As the asylum statue puts it “[a]n applicant for asylum is not entitled to employment authorization, but such authorization may be provided under regulation by the Attorney General.” (8 U.S.C. 1158(d)(2)). The only explicit limitation is that asylum applicants cannot receive work authorization less than 180 days after applying for asylum. The rest is at the discretion of Homeland Security and its U.S. Immigration and Citizenship Services (USCIS) sub-agency.

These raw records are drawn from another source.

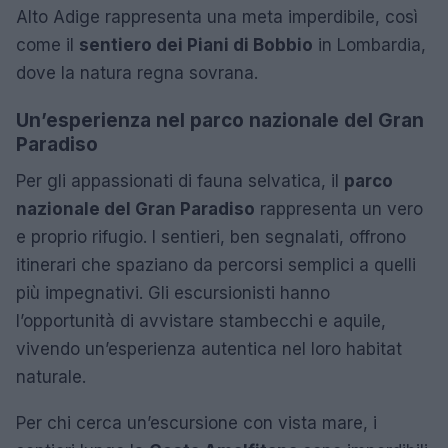
Alto Adige rappresenta una meta imperdibile, così
come il
sentiero dei Piani di Bobbio
in Lombardia,
dove la natura regna sovrana.
Un’esperienza nel parco nazionale del Gran
Paradiso
Per gli appassionati di fauna selvatica, il
parco
nazionale del Gran Paradiso
rappresenta un vero
e proprio rifugio. I sentieri, ben segnalati, offrono
itinerari che spaziano da percorsi semplici a quelli
più impegnativi. Gli escursionisti hanno
l’opportunità di avvistare stambecchi e aquile,
vivendo un’esperienza autentica nel loro habitat
naturale.
Per chi cerca un’escursione con vista mare, i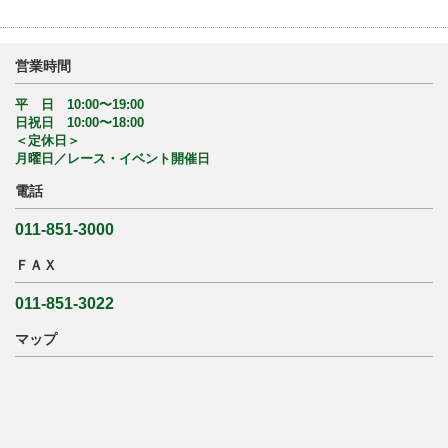
営業時間
平 日 10:00〜19:00
日祝日 10:00〜18:00
＜定休日＞
月曜日／レース・イベント開催日
電話
011-851-3000
ＦＡＸ
011-851-3022
マップ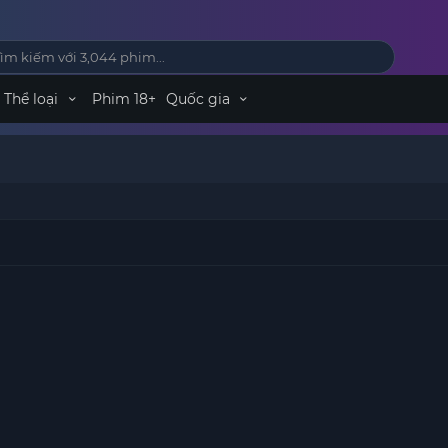
Thể loại
Phim 18+
Quốc gia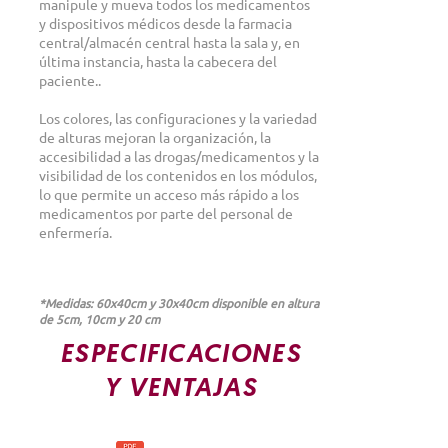
manipule y mueva todos los medicamentos
y dispositivos médicos desde la farmacia
central/almacén central hasta la sala y, en
última instancia, hasta la cabecera del
paciente.
.
Los colores, las configuraciones y la variedad
de alturas mejoran la organización, la
accesibilidad a las drogas/medicamentos y la
visibilidad de los contenidos en los módulos,
lo que permite un acceso más rápido a los
medicamentos por parte del personal de
enfermería.
*Medidas: 60x40cm y 30x40cm disponible en alturas
de 5cm, 10cm y 20 cm
ESPECIFICACIONES
Y VENTAJAS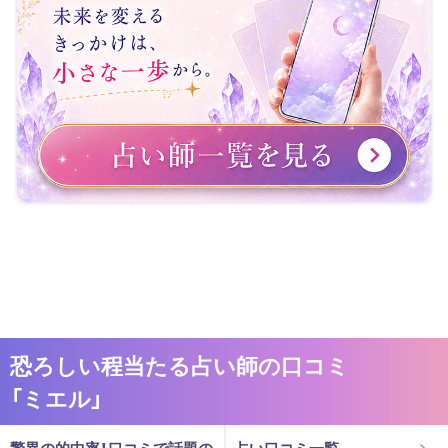
恐ろしい程当たる占い師の口コミ
「ミエル」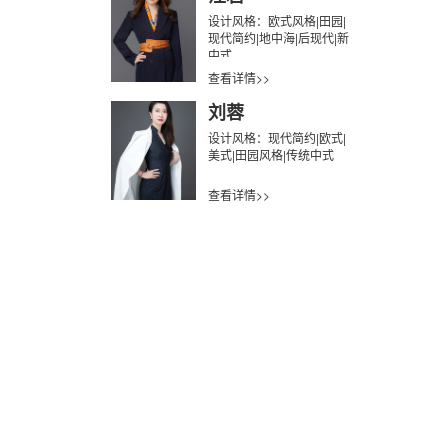
设计风格：欧式风格|田园|
现代简约|地中海|后现代|新
中式
查看详情>>
刘蓉
设计风格：现代简约|欧式|
美式|田园风格|传统中式
查看详情>>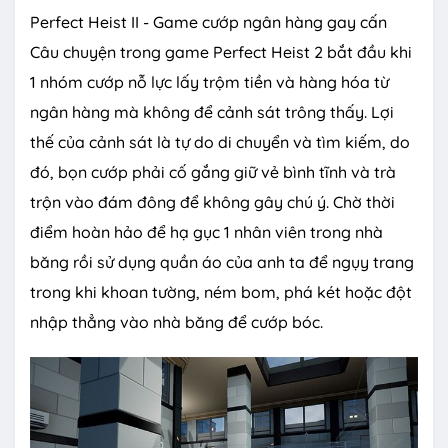
Perfect Heist II - Game cướp ngân hàng gay cấn
Câu chuyện trong game Perfect Heist 2 bắt đầu khi
1 nhóm cướp nỗ lực lấy trộm tiền và hàng hóa từ
ngân hàng mà không để cảnh sát trông thấy. Lợi
thế của cảnh sát là tự do di chuyển và tìm kiếm, do
đó, bọn cướp phải cố gắng giữ vẻ bình tĩnh và trà
trộn vào đám đông để không gây chú ý. Chờ thời
điểm hoàn hảo để hạ gục 1 nhân viên trong nhà
băng rồi sử dụng quần áo của anh ta để ngụy trang
trong khi khoan tường, ném bom, phá két hoặc đột
nhập thẳng vào nhà băng để cướp bóc.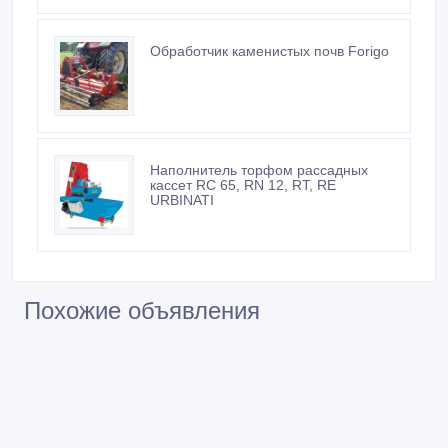
Обработчик каменистых почв Forigo
Наполнитель торфом рассадных
кассет RС 65, RN 12, RT, RE
URBINATI
Похожие объявления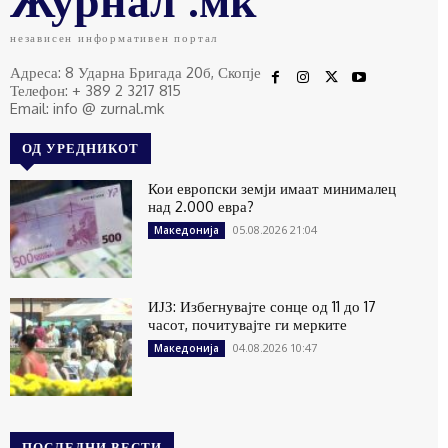
независен информативен портал
Адреса: 8 Ударна Бригада 20б, Скопје
Телефон: + 389 2 3217 815
Email: info @ zurnal.mk
ОД УРЕДНИКОТ
Кои европски земји имаат минималец
над 2.000 евра?
05.08.2026 21:04
Македонија
ИЈЗ: Избегнувајте сонце од 11 до 17
часот, почитувајте ги мерките
04.08.2026 10:47
Македонија
ПОСЛЕДНИ ВЕСТИ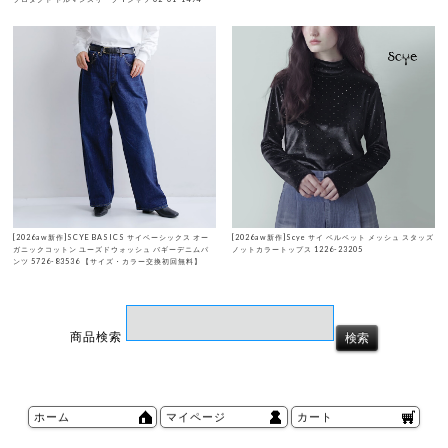
[2026aw新作]SCYE BASICS サイベーシックス オー
[2026aw新作]Scye サイ ベルベット メッシュ スタッズ
ガニックコットン ユーズドウォッシュ バギーデニムパ
ノットカラートップス 1226-23205
ンツ 5726-83536 【サイズ・カラー交換初回無料】
商品検索
ホーム
マイページ
カート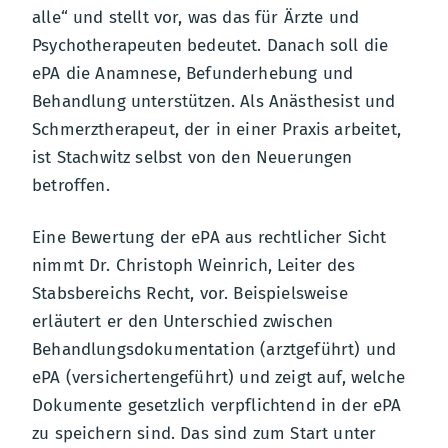
alle“ und stellt vor, was das für Ärzte und
Psychotherapeuten bedeutet. Danach soll die
ePA die Anamnese, Befunderhebung und
Behandlung unterstützen. Als Anästhesist und
Schmerztherapeut, der in einer Praxis arbeitet,
ist Stachwitz selbst von den Neuerungen
betroffen.
Eine Bewertung der ePA aus rechtlicher Sicht
nimmt Dr. Christoph Weinrich, Leiter des
Stabsbereichs Recht, vor. Beispielsweise
erläutert er den Unterschied zwischen
Behandlungsdokumentation (arztgeführt) und
ePA (versichertengeführt) und zeigt auf, welche
Dokumente gesetzlich verpflichtend in der ePA
zu speichern sind. Das sind zum Start unter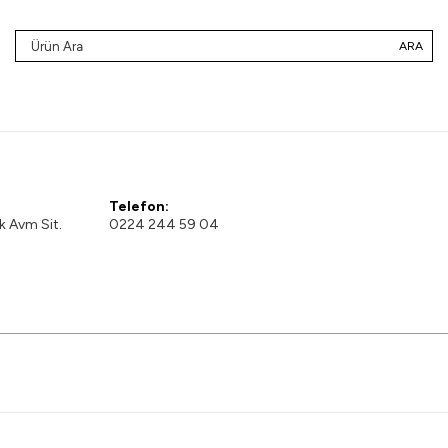
ARA
Telefon:
 Avm Sit.
0224 244 59 04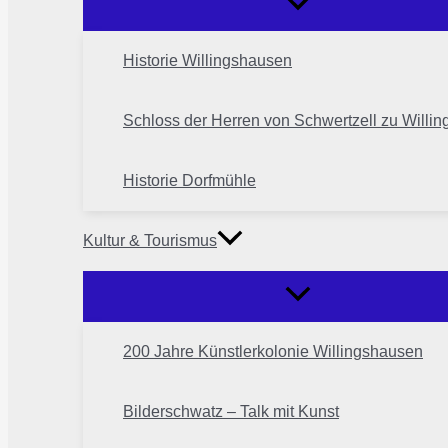
Historie Willingshausen
Schloss der Herren von Schwertzell zu Willi
Historie Dorfmühle
Kultur & Tourismus
200 Jahre Künstlerkolonie Willingshausen
Bilderschwatz – Talk mit Kunst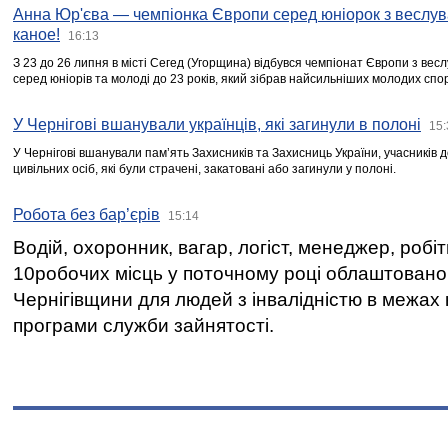
Анна Юр'єва — чемпіонка Європи серед юніорок з веслув
каное!
16:13
З 23 до 26 липня в місті Сегед (Угорщина) відбувся чемпіонат Європи з вес
серед юніорів та молоді до 23 років, який зібрав найсильніших молодих спо
У Чернігові вшанували українців, які загинули в полоні
15:
У Чернігові вшанували пам’ять Захисників та Захисниць України, учасників
цивільних осіб, які були страчені, закатовані або загинули у полоні.
Робота без бар’єрів
15:14
Водій, охоронник, вагар, логіст, менеджер, робі
10робочих місць у поточному році облаштован
Чернігівщини для людей з інвалідністю в межах
програми служби зайнятості.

Second, USCIS is one very few federal government agencies that isn’t primarily funded through government appropriations. In fact, roughly 95 percent of its budget does not come from taxpayers at all, but from the fees it collects for immigration services and applications, including everything from the aforementioned EAD cards to travel documents, visa applications, petitions for family members and foreign workers, and naturalizations. The collected fees are put into a general fund called the Immigration Examinations Fee Account (IEFA). The Chief Financial Officer of USCIS, in accordance with 31 U.S.C. 902(a)(8), examines its fee structure every two years.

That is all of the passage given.